S.D. Ya no es el mundo lo que se hace imagen, es el imaginario lo que se hace mundo. Relación entre la imagen de una cosa y la desaparición de esa cosa. Composición “genética” de esa imagen: mezcla de verdadero y falso, de trucos y domesticación. El audiovisual se empeña en la simultaneidad absoluta del mundo. Hay cine allí donde hay encuentro (viaje, experiencia), hay audiovisual allí donde hay programa (turismo, llave en mano). La interfaz, idea para ahondar. Las pantallas, más generalmente las prótesis (de lenguaje, de saber, de inteligencia) se hacen cargo del individuo espectral, lo dispensan de la presencia corporal. Pérdida de lo real, desvanecimiento de lo simbólico, pérdida de control de lo imaginario.

R.A. No estoy de acuerdo con parte de ese discurso.
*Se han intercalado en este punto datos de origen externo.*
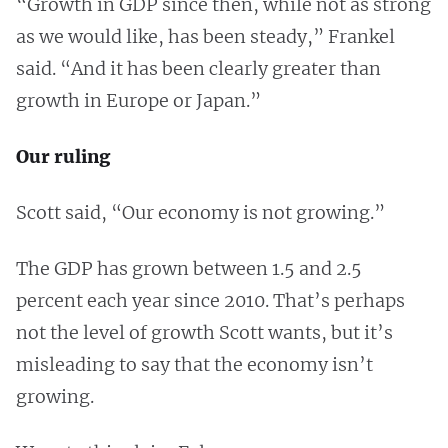
“Growth in GDP since then, while not as strong
as we would like, has been steady,” Frankel
said. “And it has been clearly greater than
growth in Europe or Japan.”
Our ruling
Scott said, “Our economy is not growing.”
The GDP has grown between 1.5 and 2.5
percent each year since 2010. That’s perhaps
not the level of growth Scott wants, but it’s
misleading to say that the economy isn’t
growing.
Pero usted tiene doble coartada para mantenerlo, creció trabando una relación afectiva (paternal) con el cine y luego vivió los años de plomo de la posmodernidad.
S.D. Mística del padre como sustancia tóxica. Las imágenes de cine eran formidables como familia sustituta para pequeños huérfanos de lo social. Las imágenes del audiovisual son huérfanas en sí mismas, no vienen de ninguna historia. Podríamos hacernos adoptar por una película. Adoptamos el audiovisual.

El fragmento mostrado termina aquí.